The lost tribe of our time

In 1948 when David Ben Gurion proclaimed the establishment of the State of Israel, the Jewish population in Israel was about 713,000. The Jewish population in the US was 5,000,000 and 1,500,000 people strong in Canada) [Jewish World Population –http://www.ajcarchives.org/ajc_data/files/1950_7_wjp.pdf].

In 2012 about 5,901,000 Jews lived in Israel while 5,425,000 lived in the US and 375,000 lived in Canada. In other words, while Israel’s Jewish population is eight times bigger than it was in 1948, the US Jewish population remained the same as it was 64 years earlier and the Canadian Jewish population lost three quarters of its size.

While Israel saw it as a matter of survival to ensure the growth of its Jewish population and encouraged Jews to immigrate to Israel, North American Jewish communities failed not only to maintain what they had and rely on the general natural population growth curve to increase their size, North American Jewish communities actually lost the battle against other religions and saw many of their children leave the Jewish faith. Was it avoidable and what should have been done differently is not important. What’s done is done. The question is what should the Jewish people (all Jewish people, not just the North American Jewry) do now to stop this trend, before history repeats itself, and just like the Northern kingdom of Israel and all its people disappeared, leaving the kingdom of the Judah to carry the Torah torch by itself, the North American Jewry (half of the Jewish people) may one day in the foreseeable future disappear too.

Many North American Jews are disorganized and lack strong leaders to rally behind. They also lack an ideology, a road map, to guide them as a nation. For some, supporting strong Israel is the uniting driver; others are active in local synagogues, but very many others are neither. Many North American Jews do not see Benjamin Netanyahu, Israel’s prime minister, as their leaders, the same way orthodox Jews do not see a conservative rabbi as their leader and vice versa.
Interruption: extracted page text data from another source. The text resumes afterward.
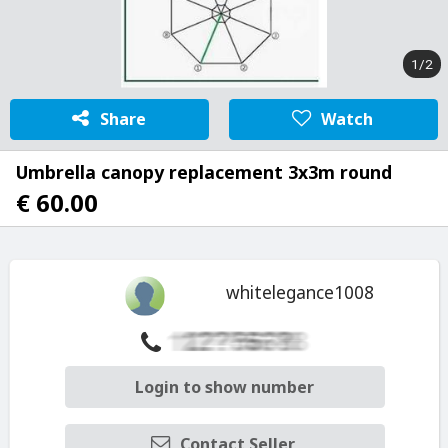
1/2
Share
Watch
Umbrella canopy replacement 3x3m round
€ 60.00
whitelegance1008
Login to show number
Contact Seller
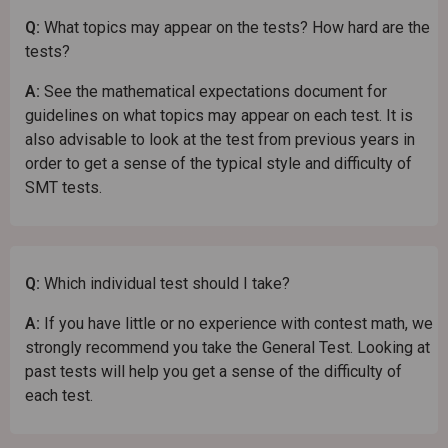
Q:
What topics may appear on the tests? How hard are the
tests?
A:
See the mathematical expectations document for
guidelines on what topics may appear on each test. It is
also advisable to look at the test from previous years in
order to get a sense of the typical style and difficulty of
SMT tests.
Q:
Which individual test should I take?
A:
If you have little or no experience with contest math, we
strongly recommend you take the General Test. Looking at
past tests will help you get a sense of the difficulty of
each test.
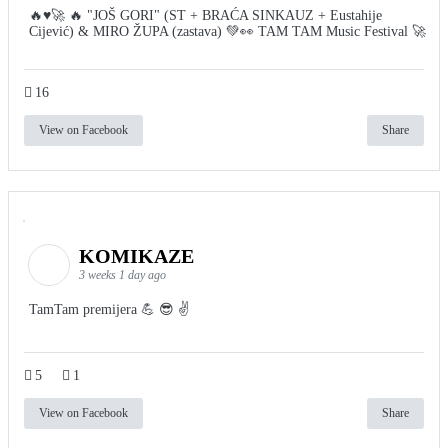
🔥♥️🚀 🔥 "JOŠ GORI" (ST + BRAĆA SINKAUZ + Eustahije
Cijević) & MIRO ŽUPA (zastava) 💚👀 TAM TAM Music Festival 🚀
16
View on Facebook
Share
KOMIKAZE
3 weeks 1 day ago
TamTam premijera 💪 😎 ✌️
5
1
View on Facebook
Share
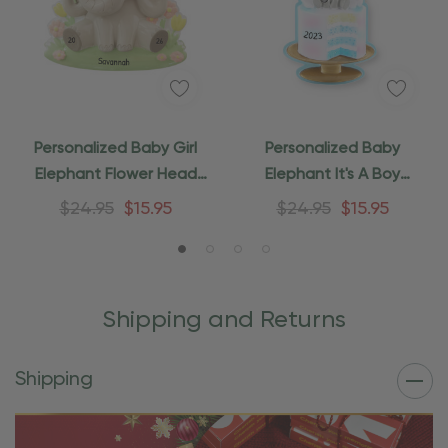
Personalized Baby Girl
Personalized Baby
Elephant Flower Head
Elephant It's A Boy
Ornament
Ornament
$24.95
$15.95
$24.95
$15.95
Shipping and Returns
Shipping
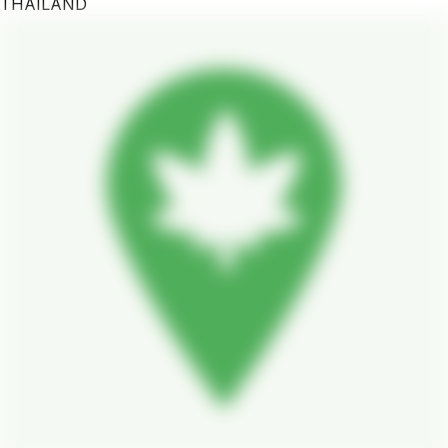
THAILAND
Is there a way to stop this trend?

I hope that the uniting event won’t be another Jewish disaster, but a proactive daily activity like publishing on this website or participating in one of many other Jewish events and activities, to rejuvenate interest and the feeling of belonging among disconnected Jewish people in North America.

Herzl once said “If you will it, it is no dream”

One man with a vision and a conviction was able to create a state; there is no telling what we can achieve as a group.